Bochum – Drei Tage lang haben Einsatzkräfte der Berufsfeuerwehr Bochum zusammen mit der Deutschen Lebensrettungsgesellschaft (DLRG) Hattingen-Süd die Rettung von Personen aus starken Strömungen an der Ruhr trainiert. Egal ob bei eisigen Temperaturen, die auch jetzt noch vorherrschen, oder im Hochsommer bei extremer Hitze: Die Retter müssen auf Unfälle am und im Fluss vorbereitet sein.

Falscher Eindruck von der Ruhr

Die weit verbreitete Meinung, dass die Ruhr ein Fluss ohne besondere Gefahren sei, ist nach Ansicht der Berufsfeuerwehr Bochum falsch. Insbesondere im Bereich der Buhnen entstehen tückische Strömungen, die auch schon bei niedrigem Wasserstand zu lebensgefährlichen Situationen führen können. Obwohl das Schwimmen in der Ruhr unter anderem deshalb verboten ist, kommt es dort immer wieder vor, dass Personen im Fluss in Not geraten. Schnelles und sicheres Handeln ist dann die oberste Prämisse. Zusammen mir der DLRG Hattingen-Süd fand aus diesem Grund das dreitägige Training „Strömungsrettung“ an besonders gefährlichen und unfallträchtigen Stellen des Flusses statt.

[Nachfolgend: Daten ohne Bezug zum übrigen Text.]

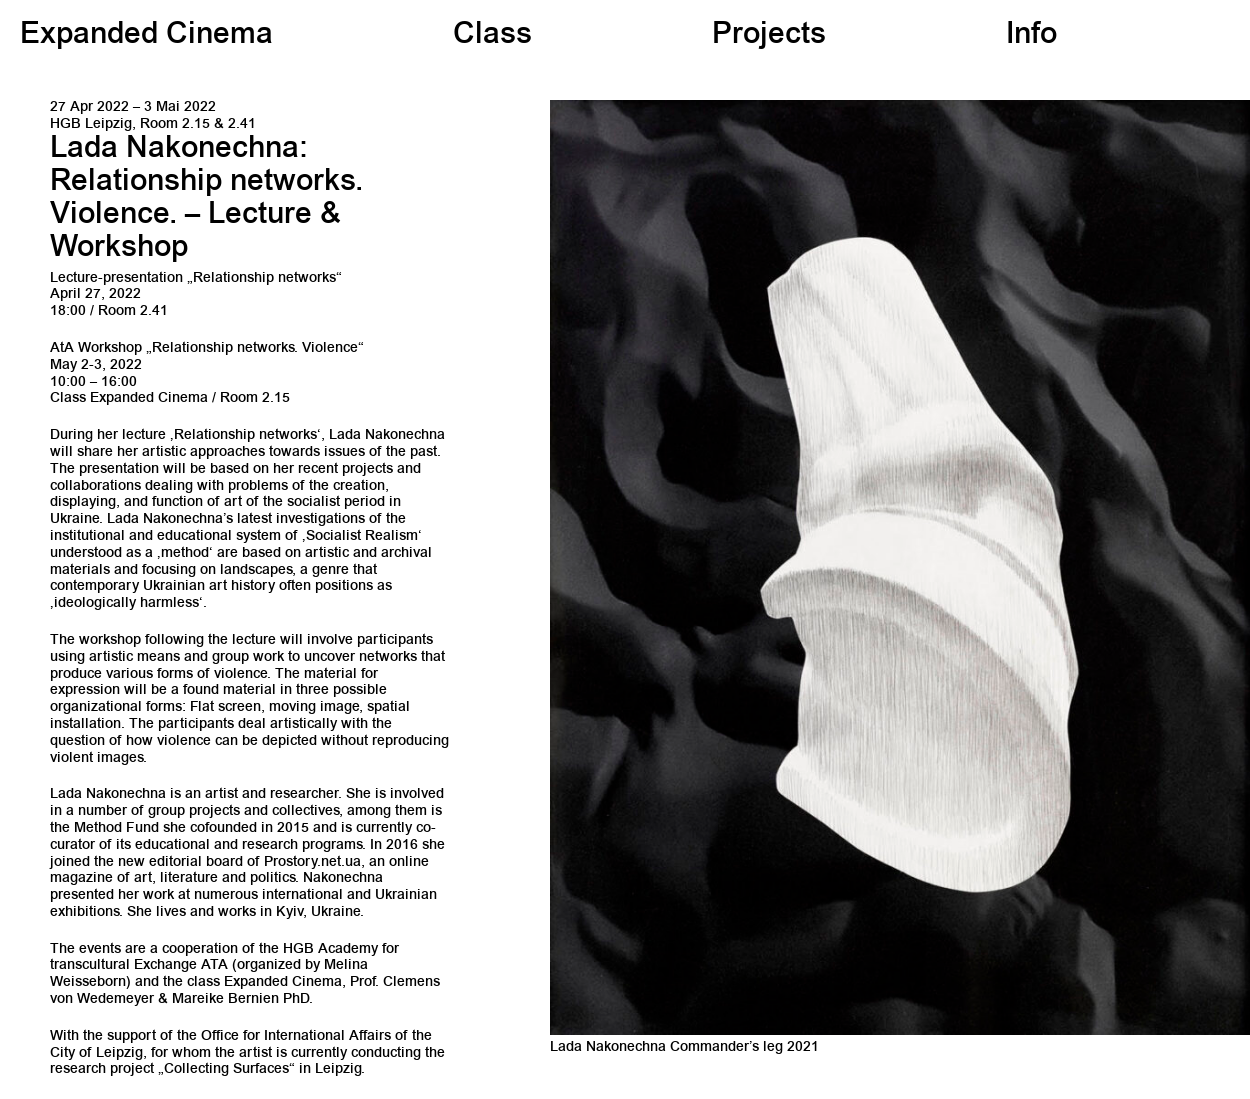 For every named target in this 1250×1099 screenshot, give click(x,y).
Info (1031, 36)
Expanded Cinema (146, 36)
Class (492, 36)
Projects (769, 36)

Test für neues Rettungsmaterial

Während der drei Übungstage wurden mehrere Szenarien in unterschiedlichen Konstellationen angenommen und für die Retter vorbereitet. So mussten sich die Rettungskräfte beispielsweise von der gut 20 Meter hohen Ruhrbrücke in Hattingen zu einem verletzten Schwimmer in die Strömung der Boots-Rutsche abseilen. Auch die Rettung eines verletzten Kanufahrers aus dem Wehr am Campingplatz Ruhrstraße wurde trainiert. Die besondere Herausforderung dieser Übung bestand darin, dass der Verletze möglichst schonend durch das 1,6 Meter hohe Wehr zur anderen Uferseite transportiert werden musste. Neben den Rettungstechniken wurden auch neue Materialen getestet, die den Rettern der Berufsfeuerwehr Bochum das Arbeiten erleichtern sollen, zugleich aber auch mehr Sicherheit gewähren.